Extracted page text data
|---|

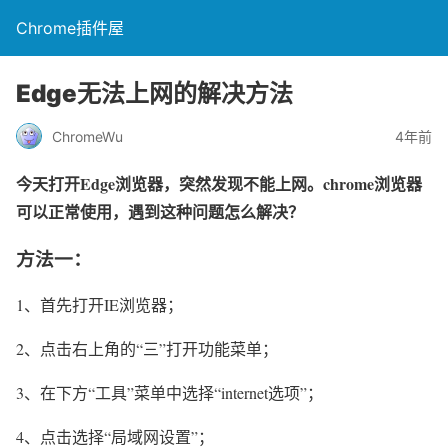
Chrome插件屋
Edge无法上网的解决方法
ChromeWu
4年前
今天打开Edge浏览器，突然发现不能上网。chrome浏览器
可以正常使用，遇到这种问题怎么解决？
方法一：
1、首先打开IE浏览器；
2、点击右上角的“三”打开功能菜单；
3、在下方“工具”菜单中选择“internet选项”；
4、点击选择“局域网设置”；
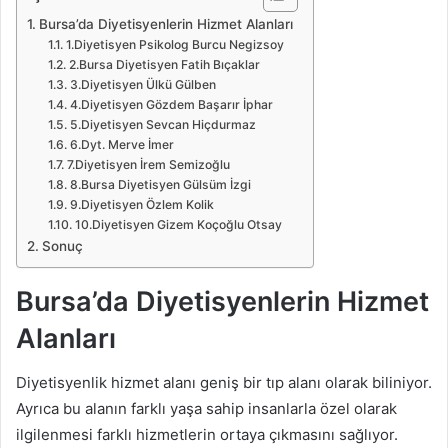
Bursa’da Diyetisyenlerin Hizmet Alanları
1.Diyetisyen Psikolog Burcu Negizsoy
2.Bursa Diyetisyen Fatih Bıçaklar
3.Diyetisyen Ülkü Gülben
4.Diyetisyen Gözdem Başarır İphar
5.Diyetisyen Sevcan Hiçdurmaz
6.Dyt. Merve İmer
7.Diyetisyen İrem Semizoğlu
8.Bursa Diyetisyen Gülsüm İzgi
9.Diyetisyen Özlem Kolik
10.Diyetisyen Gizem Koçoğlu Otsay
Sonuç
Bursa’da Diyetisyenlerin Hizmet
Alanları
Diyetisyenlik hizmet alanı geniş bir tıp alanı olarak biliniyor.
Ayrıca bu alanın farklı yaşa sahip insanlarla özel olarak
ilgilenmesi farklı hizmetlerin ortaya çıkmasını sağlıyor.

|---|

**WORK TO COMPLETE:**
Repeat precisely the lines of the data starting at the one containing "Ayrıca bu alanın", last line included.

**OUTPUT OF THE TASK:**
Ayrıca bu alanın farklı yaşa sahip insanlarla özel olarak
ilgilenmesi farklı hizmetlerin ortaya çıkmasını sağlıyor.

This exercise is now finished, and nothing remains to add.